Com esta pandemia, ficou isto muito claro. E ficou ainda mais claro que a tecnologia por si, não substitui nada. Os computadores são meras ferramentas, tal e qual um caderno e um lápis. Tudo vai depender da forma como forem utilizados. Eu posso ter um computador por aluno numa sala e esses alunos terem uma aprendizagem de menor qualidade em relação a uma turma com livros e cadernos. Da mesma forma que ter um computador em casa, de nada serve, se não soubermos usá-lo para nosso desenvolvimento. Se não o usarmos para descobrir, explorar, viajar, comunicar.

Por tudo isto, é preciso não entrar em grandes eforias com essa ideia que agora vai sendo falada, dos alunos terem um computador e das escolas ensinarem com computadores. Numa família, onde não se lê um livro, onde não se debatem ideias, onde não se conversa, onde não se comentam notícias, onde os jovens não são acompanhados, amados e onde não se incentiva o conhecimento e a curiosidade; de nada serve colocar lá um computador.

Da mesma forma que numa sala de aula, onde o professor transmite o conhecimento de cima para baixo, sem inquietar os seus alunos, sem desenvolver a criatividade ou sentido crítico, onde não há autonomia nem gosto por aprender; pode haver mil um computadores nessa sala, que não estão lá a fazer nada.

Os computadores são apenas ferramentas e os benefícios do seu uso, refletem a forma e os objetivos do seu uso. Antes e durante a existência de um computador há que cuidar de aspetos mais importantes na vida das famílias, como as desigualdades, a pobreza, a falta de perspetivas, a perda do foco no que é realmente importante, para além de apenas lutar para sobreviver ou ter um mínimo de estabilidade, conforto, de cuidados de saúde ou de paz de espírito.

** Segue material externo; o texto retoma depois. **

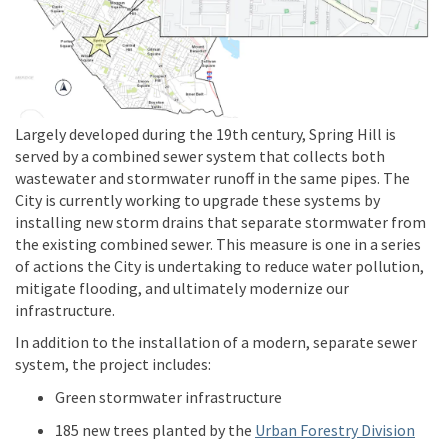
Largely developed during the 19th century, Spring Hill is
served by a combined sewer system that collects both
wastewater and stormwater runoff in the same pipes. The
City is currently working to upgrade these systems by
installing new storm drains that separate stormwater from
the existing combined sewer. This measure is one in a series
of actions the City is undertaking to reduce water pollution,
mitigate flooding, and ultimately modernize our
infrastructure.
In addition to the installation of a modern, separate sewer
system, the project includes:
Green stormwater infrastructure
(Exte
185 new trees planted by the
Urban Forestry Division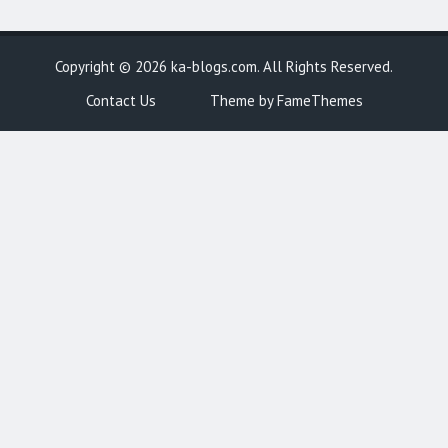
Copyright © 2026
ka-blogs.com
. All Rights Reserved.
Contact Us
Theme by FameThemes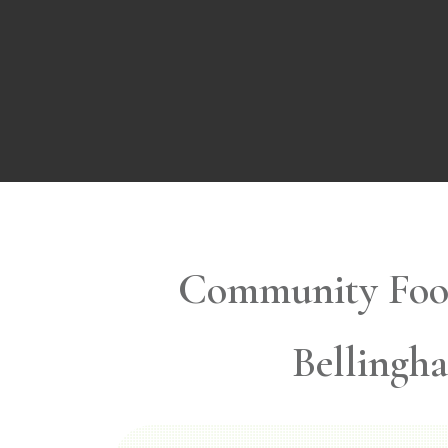
Community Foo
Bellingh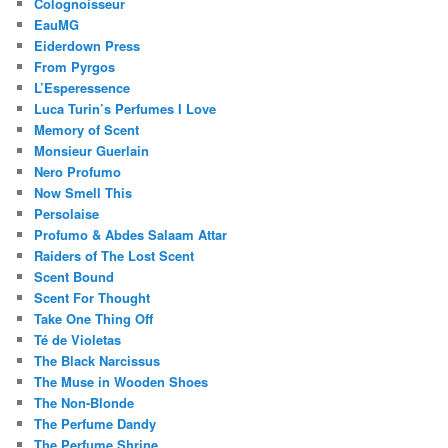
Colognoisseur
EauMG
Eiderdown Press
From Pyrgos
L’Esperessence
Luca Turin’s Perfumes I Love
Memory of Scent
Monsieur Guerlain
Nero Profumo
Now Smell This
Persolaise
Profumo & Abdes Salaam Attar
Raiders of The Lost Scent
Scent Bound
Scent For Thought
Take One Thing Off
Té de Violetas
The Black Narcissus
The Muse in Wooden Shoes
The Non-Blonde
The Perfume Dandy
The Perfume Shrine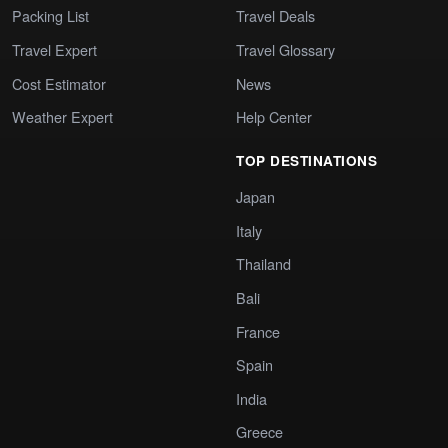
Packing List
Travel Deals
Travel Expert
Travel Glossary
Cost Estimator
News
Weather Expert
Help Center
TOP DESTINATIONS
Japan
Italy
Thailand
Bali
France
Spain
India
Greece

Também nas escolas, antes de pensarmos nos computadores, temos de cuidar da pedagogia, do sucesso, do desenvolvimento de capacidades, na utilização de competências mais interessantes como a análise, a criatividade, a capacidade de avaliar através de valores, o sentido crítico.

Se pudermos fazer tudo isto com os computadores ao nosso lado, cuidando da inclusão digital, tanto melhor, mas nada disto se consegue pela simples existência dos mesmos. A qualidade do ensino e o combate às desigualdades, não dependem da presença de um computador.


Já que a pandemia nos tem trazido esta visão mais tecnológica da vida, não vamos voltar a cair no fascínio desinformado pelas tecnologias, como se elas pudessem substituir o que é realmente importante na nossa vida e a sua simples presença, fosse um fim em si mesmo.